Pensioners face a combined nationwide debt of £90billion this year, an increase from £72billion the year before, research from the Scottish Widows UK Pensions Report has found.
The study found that one in six retired homeowners is facing an average mortgage debt of around £50,000. This represents an estimated £8,000 increase on last year as around 1.35million pensioners still have a mortgage to pay.
In addition, the average non-mortgage debt for pensioners has risen to £7,334 which is about a £600 increase on last year's figures.
Ian Naismith, head of pensions market development at Scottish Widows, is concerned by these figures, he said: "The situation for retirees in debt is not getting any better, and an increase of eight thousand in the average amount of mortgage debt is alarming.
"The recession has seemingly done nothing to encourage retirees to cut their debt, and with the possibility of the value of their property dwindling, they could be leaving themselves in a vulnerable position.
"Those in retirement should be able to enjoy life and not worry about the financial burden of debt, as well as their retirement income."

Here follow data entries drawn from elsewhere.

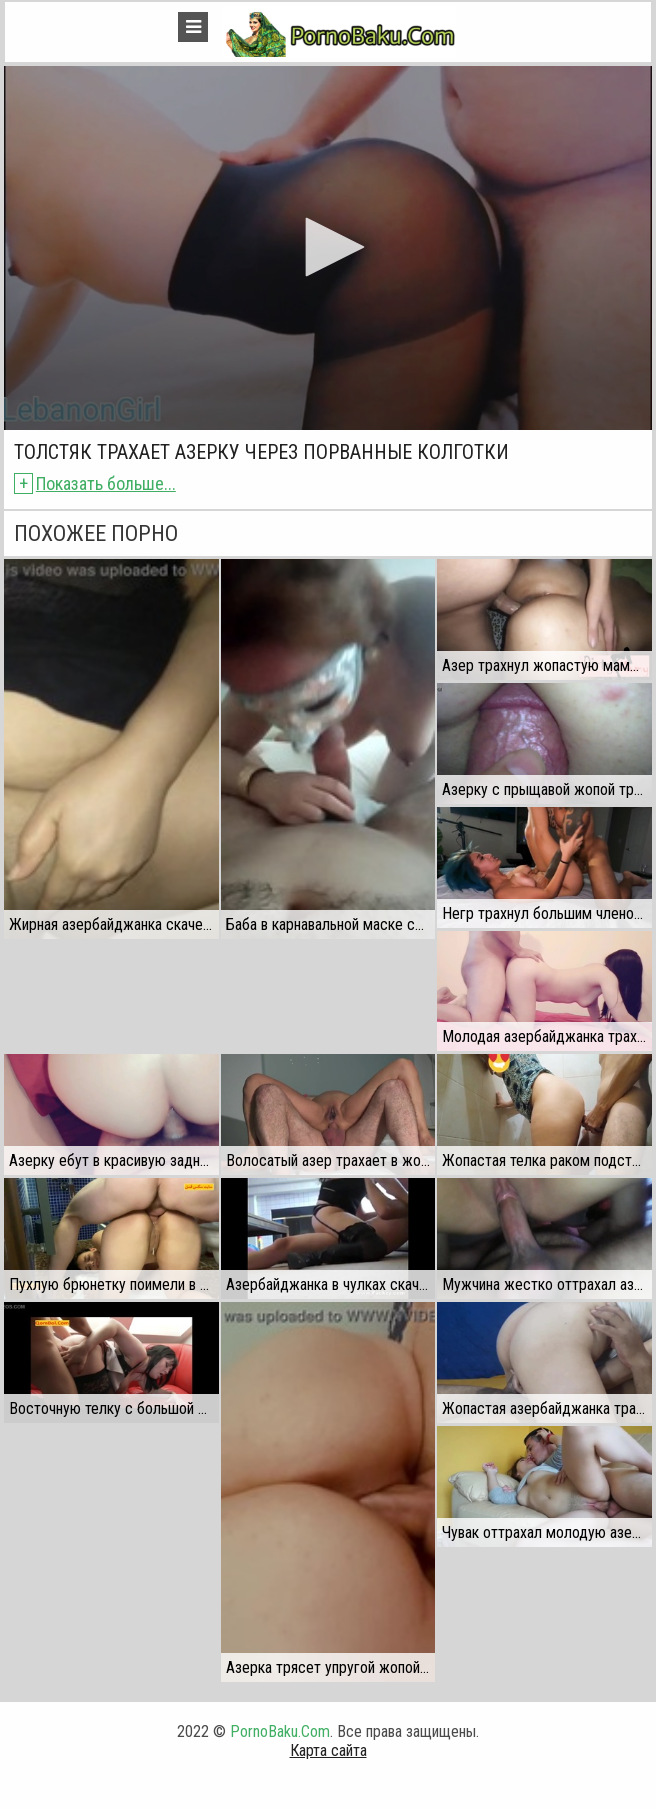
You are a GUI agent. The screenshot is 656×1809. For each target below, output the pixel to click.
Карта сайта (328, 1750)
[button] (328, 247)
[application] (327, 248)
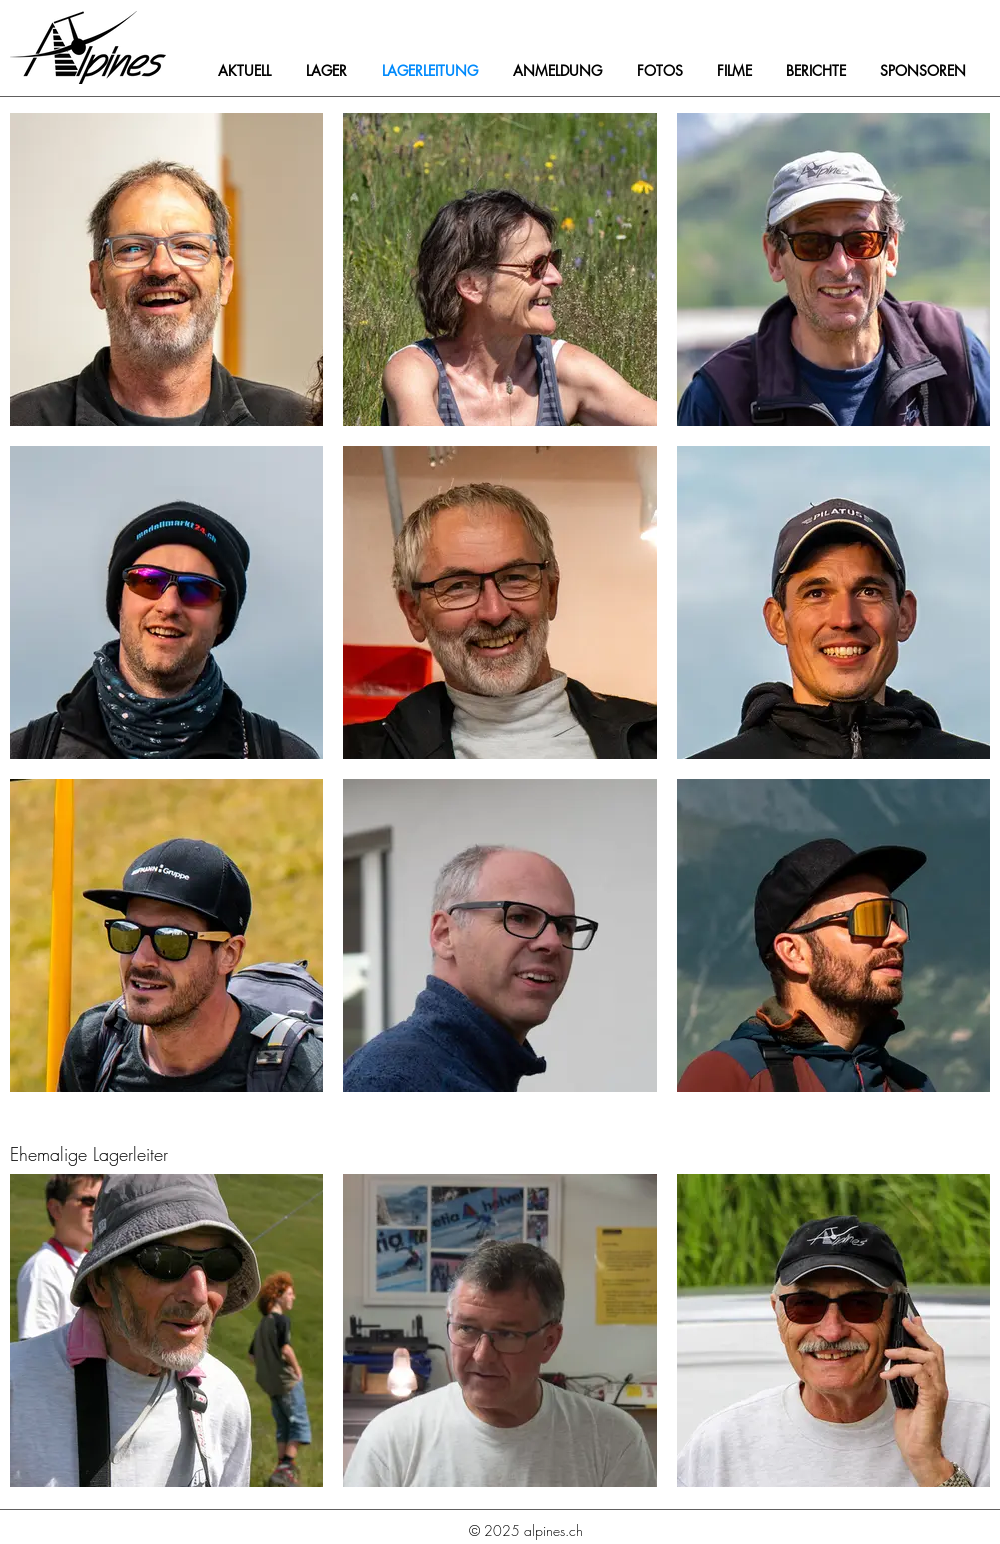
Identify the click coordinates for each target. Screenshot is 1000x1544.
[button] (667, 70)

The research shows that seven per cent of retirees have to support one or more grown up children.
In addition, according to Scottish Widows the outlook is not much better for people approaching retirement as 43 per cent of people have a mortgage debt of £57,000.
Commenting on this figure, Mr Naismith added: "The situation doesn't look much better for pre-retirees - at a time when they should be putting all their money aside for retirement they have to concentrate on paying off debt.
"It is important for these people who will be reaching retirement in the next few years to consider how best to prepare themselves for the eventuality of having to juggle their debts on a reduced income when they stop working."